By Adriana Ermter
Dans notre rubrique mensuelle, la rédactrice en chef et auteure Adriana Ermter raconte son expérience du cancer du sein.
La dernière fois que j’ai passé une bonne nuit de sommeil profond et ininterrompu, c’était avant que j’apprenne que j’avais un cancer du sein. Parce que depuis, c’est comme si le sommeil m’avait larguée, qu’il était parti sans jamais revenir.
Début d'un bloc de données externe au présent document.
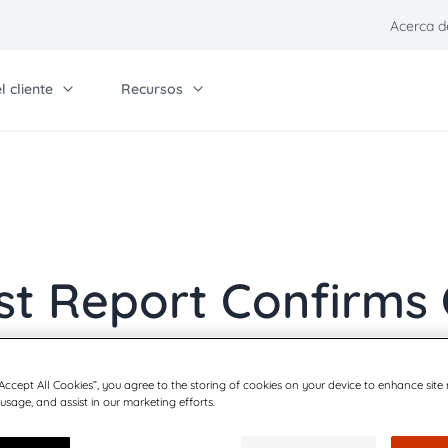
Acerca d
 cliente
Recursos
Self-Service
Únase, asóciese e invierta
Ot
Universidad de Quadient
Contáctenos
Pa
o
in, partner & invest
Comunicaciones
Industrias
Other solutions
Relaciones con inversionistas
ntáctenos
Blog
Servicios financieros
Quadient Smart Mai
Carreras
n
laciones con inversionistas
Eventos
Cuidado de la salud
Parcel Pending by 
st Report Confirms
o
rogramas para socios
Centro de preferencias
Aseguradoras
s CCM
arreras
Políticas de comunicación
Sector público y
n de clientes
in the Customer Co
gobierno
ión digital
“Accept All Cookies”, you agree to the storing of cookies on your device to enhance site
Proveedores de
 usage, and assist in our marketing efforts.
nes front
servicios
gement Software M
Comunicaciones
Je me souviens très bien de la première nuit qui a suivi l’annonce de mon cancer du sein. J’étais couchée dans mon lit, bien réveillée, les yeux fermés, et j’écoutais Trixie, ma chatte, ronronner à côté de moi. Mon corps était lourd, mais mon esprit était en ébullition : mes pensées défilaient, toutes mélangées. C’était le début d’une nouvelle forme d’insomnie. Pas le genre d’insomnie qui empêche de s’endormir, mais celui où le sommeil est devenu quelque chose d’inatteignable.
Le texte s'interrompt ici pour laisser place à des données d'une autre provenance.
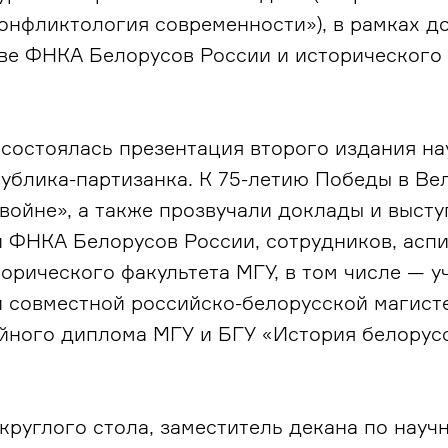
онфликтология современности»), в рамках д
ве ФНКА Белорусов России и исторического 
 состоялась презентация второго издания на
ублика-партизанка. К 75-летию Победы в Ве
войне», а также прозвучали доклады и выст
 ФНКА Белорусов России, сотрудников, асп
торического факультета МГУ, в том числе — 
 совместной российско-белорусской магист
йного диплома МГУ и БГУ «История белорус
круглого стола, заместитель декана по науч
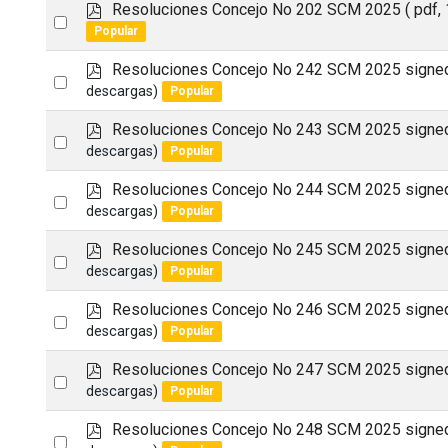
p
Resoluciones Concejo No 202 SCM 2025
( pdf,
item
Select
d
Popular
an
f
p
Resoluciones Concejo No 242 SCM 2025 signe
item
Select
d
descargas)
Popular
an
f
p
Resoluciones Concejo No 243 SCM 2025 signe
item
Select
d
descargas)
Popular
an
f
p
Resoluciones Concejo No 244 SCM 2025 signe
item
Select
d
descargas)
Popular
an
f
p
Resoluciones Concejo No 245 SCM 2025 signe
item
Select
d
descargas)
Popular
an
f
p
Resoluciones Concejo No 246 SCM 2025 signe
item
Select
d
descargas)
Popular
an
f
p
Resoluciones Concejo No 247 SCM 2025 signe
item
Select
d
descargas)
Popular
an
f
p
Resoluciones Concejo No 248 SCM 2025 signe
item
Select
d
Après l’annonce de mon cancer, mon système nerveux s’est mis en état d’alerte. La réaction de combat ou de fuite de mon cerveau, déclenchée par la peur et l’incertitude, a soudainement été agrémentée d’hormones de stress. Ce qui, apparemment, est normal. C’est comme ça que notre organisme réagit pour survivre. Sauf que lorsque les hormones de stress se mettent en marche et ne s’arrêtent plus, c’est épuisant. Demandez à n’importe quelle femme atteinte d’un cancer du sein et je parie qu’elle vous dira la même chose. Un article de recherche publié en 2023 dans Science Direct a révélé que 62 % des personnes atteintes d’un cancer du sein dorment mal et sont deux à trois fois plus susceptibles que les autres d’avoir un sommeil perturbé. Pourtant, cette insomnie initiale n’était qu’un début.
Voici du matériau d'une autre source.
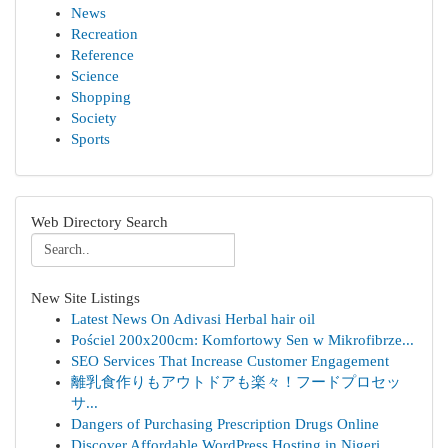
News
Recreation
Reference
Science
Shopping
Society
Sports
Web Directory Search
New Site Listings
Latest News On Adivasi Herbal hair oil
Pościel 200x200cm: Komfortowy Sen w Mikrofibrze...
SEO Services That Increase Customer Engagement
離乳食作りもアウトドアも楽々！フードプロセッ
サ...
Dangers of Purchasing Prescription Drugs Online
Discover Affordable WordPress Hosting in Nigeri...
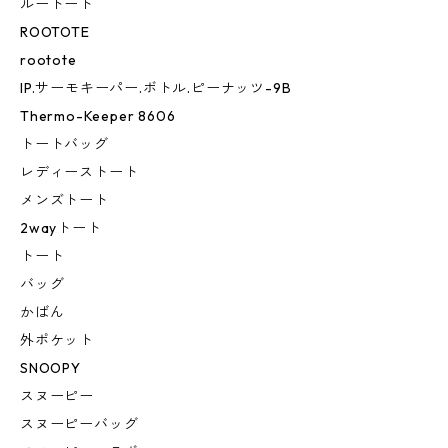
ルートート
ROOTOTE
rootote
IP.サーモキーパー.ボトル.ピーナッツ-9B
Thermo-Keeper 8606
トートバッグ
レディーストート
メンズトート
2wayトート
トート
バッグ
かばん
外ポケット
SNOOPY
スヌーピー
スヌーピーバッグ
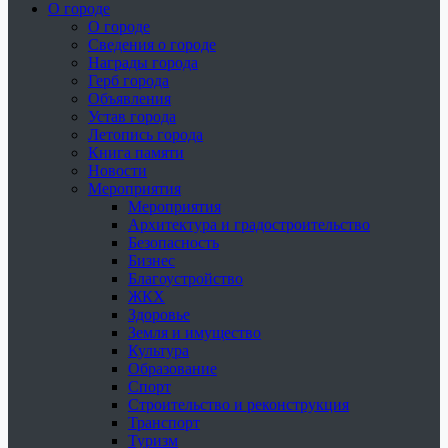
О городе
О городе
Сведения о городе
Награды города
Герб города
Объявления
Устав города
Летопись города
Книга памяти
Новости
Мероприятия
Мероприятия
Архитектура и градостроительство
Безопасность
Бизнес
Благоустройство
ЖКХ
Здоровье
Земля и имущество
Культура
Образование
Спорт
Строительство и реконструкция
Транспорт
Туризм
L’insomnie à la suite de l’opération
Après l’opération, j’ai connu différents problèmes de sommeil. Il y avait, bien sûr, les douleurs lancinantes des incisions, la tension dans la poitrine et la douleur sourde dans l’aisselle et le sein qui m’empêchaient de dormir. Mais, j’avais aussi l’impression de ne plus connaître mon propre corps. Je ne savais pas où mettre mes bras quand j’étais couchée. J’avais peur de me blesser, même si je savais que ce n’était pas rationnel, puisque j’allais seulement rester couchée. Je n’arrivais pas à trouver une bonne position pour la nuit malgré mon oreiller extra long, super doux et moelleux. Quand j’arrivais à m’endormir, une douleur lancinante me réveillait au bout d’une heure. Les douleurs post-chirurgicales et les problèmes de mobilité sont courants, en particulier lorsque l’on a subi l’ablation d’un ganglion lymphatique — ce qui était mon cas. Mais, ceux-ci semblent être aggravés par les émotions sous-jacentes liées au fait de se sentir physiquement différente et émotionnellement vulnérable.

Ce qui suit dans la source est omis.